The strategies you teach about search engine literacy might be out of date
In a recent paper for the Library Journal, Francesca Tripodi, joined by Jade Angelique Stevenson, Rachel Slama, and Justin Reich, built and tested search literacy interventions for librarians. Using ethnographic methods on libraries on Montana, Tripodi and her coathors explore the difficulties librarians face on the frontlines of the fight against disinformation. The librarians they spoke with argue that improving search engine literacy requires building trusting relationships with patrons. Additionally, Tripodi and her colleagues offer the following search literacy tips for librarians, teachers, and anyone else educating others to combat misinformation:
- Use Wikipedia as a starting point. People who use Wikipedia find better answers with greater accuracy in less time than people who don’t.
- Don’t judge a site based on its URL. Some .com sites are reliable and some .org sites are misleading! In addition, plenty of nonprofits produce untrustworthy information.
- Don’t trust website appearance. Attractive websites don’t always mean high quality information; plain websites are sometimes accurate and helpful
- Use lateral reading strategies. The best way to check the quality of a website is by leaving that website. Many people verify sources vertically, by reading About pages and checking the links provided by that website. In contrast, best practice is to distrust your own ability to verify quality of the source and see what others are saying about it across websites (i.e., “lateral reading”).
In addition, this paper provides the following insights for policy makers and technology professionals:
- Trust ethnographic research methods. People routinely misreport their search practices, so ethnographic methods provide insight to instructional designers and UX professionals on how the technological affordances and platform design shape information-gathering practices.
- Consider mobile first. In rural areas where broadband is limited, people increasingly rely on their phones for information. Mobile designs can shape search practices.
- Create a budget for training resources. Instructional resources for librarians will pay dividends in the fight against mis/disinformation
Facebook and Google are the central players in digital political advertising – and they’re hardly neutral content platforms
Previous research has found that digital advertising companies such as Facebook and Google function similarly to political consultants, influencing the messaging choices of political clients. This paper situates those insights in the theory of parties as extended networks and presents the first quantitative descriptive analysis of all companies that have provided federal political committees with digital advertising services in national elections. Network analysis measures of political groups registered with the Federal Election Committee in the United States (n = 2,064) and the types of companies they hired for digital political advertising services (political agencies, commercial agencies, digital advertising platforms, or other; n = 1,022) over three midterm and general elections (2006–2016) show that the number of political committees and companies have both dramatically increased since 2008 and that Facebook and Google have become the two most central members of the network. As influencers of the targeting and content of campaign messages, these companies should be considered consequential members of electoral party 0networks. This study contributes to research on political consulting and to the theory of parties as extended networks by demonstrating how opening the inclusion criteria for subject selection can uncover unexpected players, such as the private, previously considered nonpartisan, nonpolitical companies present here.

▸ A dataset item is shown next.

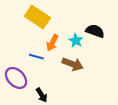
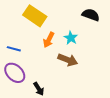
black semicircle: (95, 31) -> (91, 15), moved
blue line: (36, 57) -> (14, 49), moved

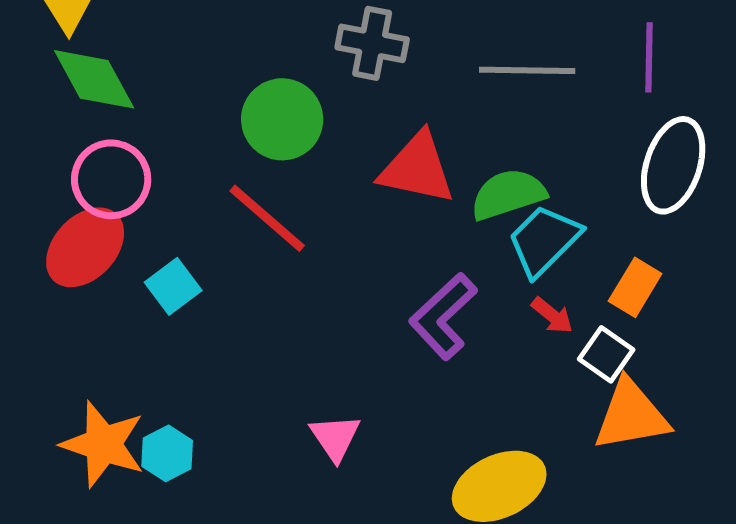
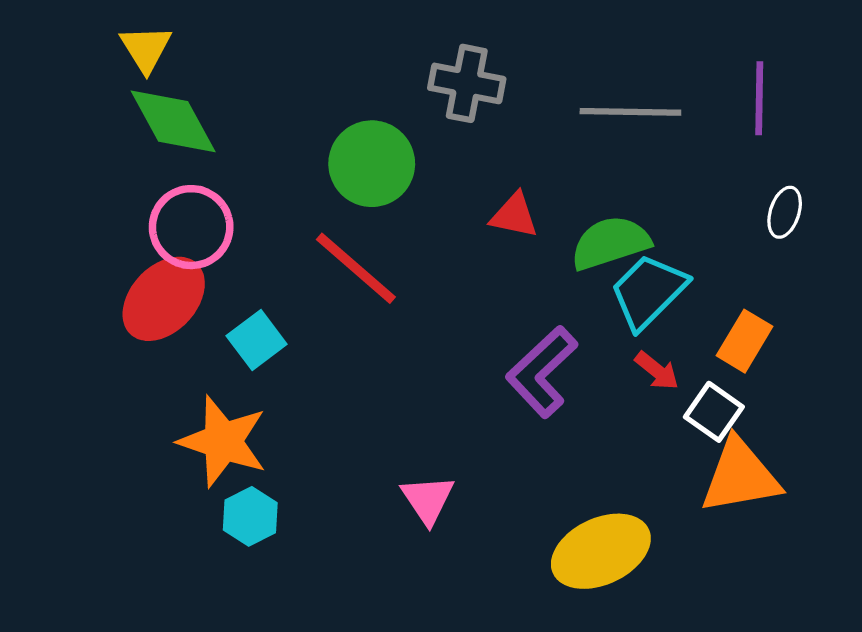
white ellipse: (673, 165) -> (785, 212), size x0.5
red triangle: (417, 168) -> (514, 215), size x0.6
orange star: (103, 444) -> (223, 441), moved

Media literacy can sometimes spread disinformation - with a little help from search engine algorithms
The Propagandists’ Playbook peels back the layers of the right-wing media manipulation machine to reveal why its strategies are so effective and pervasive, while also humanizing the people whose worldviews and media practices conservatism embodies. Based on interviews and ethnographic observations of two Republican groups over the course of the 2017 Virginia gubernatorial race—including the author’s firsthand experience of the 2017 Unite the Right rally—the book considers how Google algorithms, YouTube playlists, pundits, and politicians can manipulate audiences, reaffirm beliefs, and expose audiences to more extremist ideas, blurring the lines between reality and fiction. Francesca Tripodi argues that conservatives who embody the Christian worldview give authoritative weight to original texts and interrogate the media using the same tools taught to them in Bible study—for example, using Google to “fact check” the news. The result of this practice, tied to conservative marketing tactics, is more than a reaffirmation of existing beliefs: it is a radicalization of content and a changing of narratives adopted by the media. Tripodi also demonstrates the pervasiveness of white supremacy in the conservative media ecosystem, as well as its mainstream appeal, scope, and spread.